In the same jumbled row is a Madonna from the circle of Bartolomeo Vivarini: a stiff, cat-faced Madonna clad in a densely embroidered gown, with an impish child at rest on her curiously foreshortened lap. In the attempted landscape behind her two angels, similarly truncated but smiling into the distance, hold a spiked crown (perhaps foreboding her son's crown of thorns) above her cowled head.

The panel depicting Balthasar, the Moorish king, is evidently from a polyptych of The Nativity. The near-heraldic figure lacks the subtlety of Barent van Orley, to whom it is at present attributed. The sharply demarcated areas of flat colour, as in a church-window, are characteristic of Orley's contemporary and fellow-Fleming, Joos van Cleve. With the ageing of the black paint on which they were simply imposed, the lines of Balthasar's features can scarcely be discerned.

Only two indisputably independent pictures survive by Albert Cornelisz, who settled in Bruges before 1513 and collaborated with Adriaen Ysenbrandt, the last follower of Memlinc: The Coronation of the Virgin, awash with a flood-tide of angels, in the Jacobskerk in Bruges, and the less successful Glorification of the Virgin at Brighton, in which the homely Madonna is again surrounded by angels who fade, as in the Bruges picture, dim-faced into the sky. The nearer angels stoutly haul up the tips of the crescent moon on which she stolidly steps above a skein of dark cloud which unsatisfactorily denotes her transition to heaven from the Flemish village below. Lacking the otherworldly refinement of the School of Memlinc, Cornelisz also worked, whilst retaining his base in Bruges, with the less delicate and earthier Lucas van Leyden, who cleared the way for the rustic scenes of Pieter Bruegel. The later works of Albert Cornelisz, known in his lifetime as a prolific painter, are probably subsumed without attribution in the products of Lucas's workshop.

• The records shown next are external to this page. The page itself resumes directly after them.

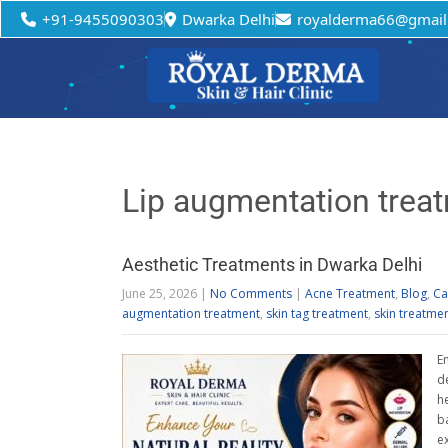
+91-9455090303
Dwarka Delhi
royalderma66@gmail
Lip augmentation trea
Aesthetic Treatments in Dwarka Delhi
June 25, 2026
|
No Comments
|
Acne Treatment
,
Blog
,
Ca
augmentation treatment
,
skin tag treatment
,
skin treatme
E
d
h
b
e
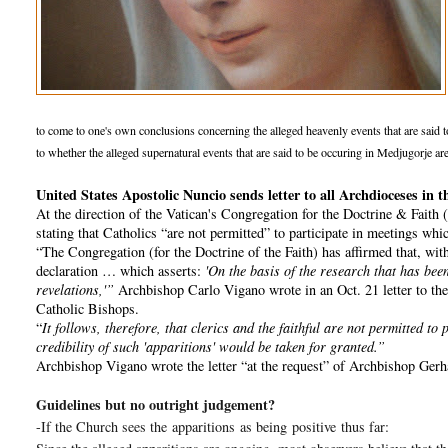
to come to one's own conclusions concerning the alleged heavenly events that are said to b
to whether the alleged supernatural events that are said to be occuring in Medjugorje are
United States Apostolic Nuncio sends letter to all Archdioceses i
At the direction of the Vatican's Congregation for the Doctrine & Faith
stating that Catholics “are not permitted” to participate in meetings wh
“The Congregation (for the Doctrine of the Faith) has affirmed that, with 
declaration … which asserts:
'On the basis of the research that has been
revelations,'”
Archbishop Carlo Vigano wrote in an Oct. 21 letter to the 
Catholic Bishops.
“
It follows, therefore, that clerics and the faithful are not permitted t
credibility of such 'apparitions' would be taken for granted.”
Archbishop Vigano wrote the letter “at the request” of Archbishop Gerha
Guidelines but no outright judgement?
-If the Church sees the
apparitions
as being
positive
thus far:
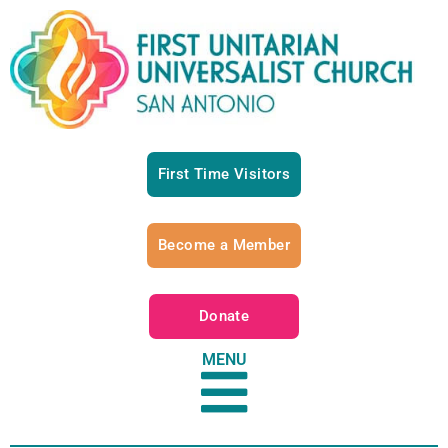
First Time Visitors
Become a Member
Donate
MENU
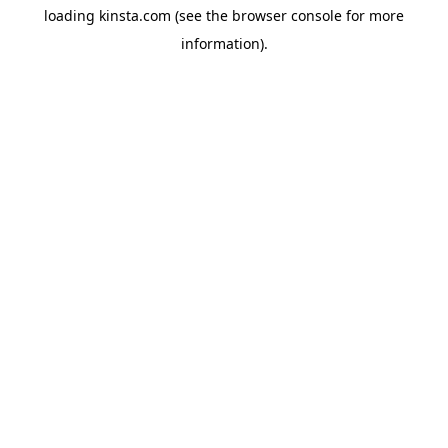
loading
kinsta.com
(see the
browser console
for more
information).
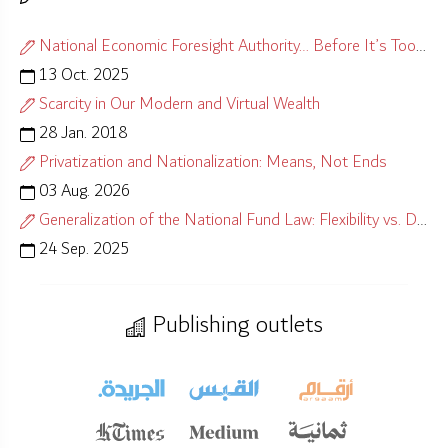
National Economic Foresight Authority… Before It’s Too Late
13 Oct. 2025
Scarcity in Our Modern and Virtual Wealth
28 Jan. 2018
Privatization and Nationalization: Means, Not Ends
03 Aug. 2026
Generalization of the National Fund Law: Flexibility vs. Distortion
24 Sep. 2025
Publishing outlets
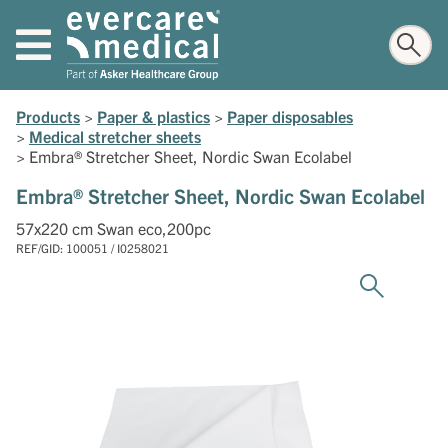
Products
>
Paper & plastics
>
Paper disposables
>
Medical stretcher sheets
>
Embra® Stretcher Sheet, Nordic Swan Ecolabel
Embra® Stretcher Sheet, Nordic Swan Ecolabel
57x220 cm Swan eco,200pc
REF/GID: 100051 / I0258021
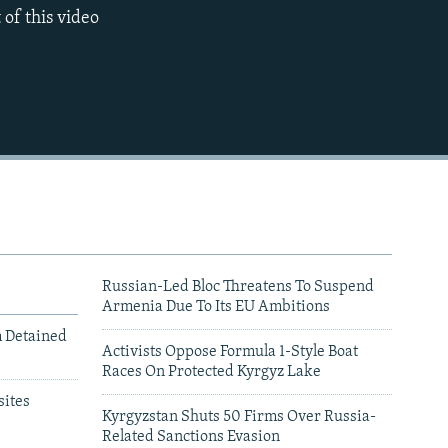
 of this video
720p
1080p
Russian-Led Bloc Threatens To Suspend
Armenia Due To Its EU Ambitions
m Detained
Activists Oppose Formula 1-Style Boat
Races On Protected Kyrgyz Lake
480p
ites
Kyrgyzstan Shuts 50 Firms Over Russia-
Related Sanctions Evasion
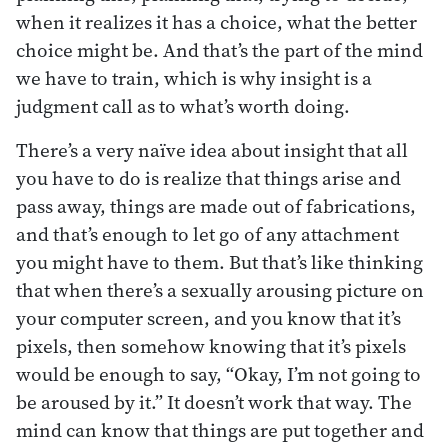
when it realizes it has a choice, what the better
choice might be. And that’s the part of the mind
we have to train, which is why insight is a
judgment call as to what’s worth doing.
There’s a very naïve idea about insight that all
you have to do is realize that things arise and
pass away, things are made out of fabrications,
and that’s enough to let go of any attachment
you might have to them. But that’s like thinking
that when there’s a sexually arousing picture on
your computer screen, and you know that it’s
pixels, then somehow knowing that it’s pixels
would be enough to say, “Okay, I’m not going to
be aroused by it.” It doesn’t work that way. The
mind can know that things are put together and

Pre-eminent among the Netherlandish works from Willett's collection are those by the painter designated by Friedlaender 'the Master of Hoogstraeten' because of his altar-piece (now in the Museum of Fine Art in Antwerp) painted for the village church of Hoogstraeten, between Antwerp and the Dutch border. Only the Master's Resurrection is open to public view. The Roman soldiers, beetle-like in their armour, are surmounted by Christ's slight form in a magically rendered effect of upward drift. His slender presence (shrouded, unassuming) counterpoises the gross solidity of the soldiers in their brutal and sinister armour. Of the handful of pictures on display, this small work by a master, unknown by name, is in my opinion the most beguiling. The Master may have followed Gerard David from the borderlands of Flanders to become his pupil in Bruges. Later he moved to Antwerp, where he worked alongside the scholar-painter Pieter Coecke. He has affinities with Jan Mostaert, who worked near Antwerp at Mechelen. Perhaps the selfsame artist won two nicknames from Friedlaender: the pseudo-Mostaert may also have been the Master of Hoogstraeten. He certainly deserves further research.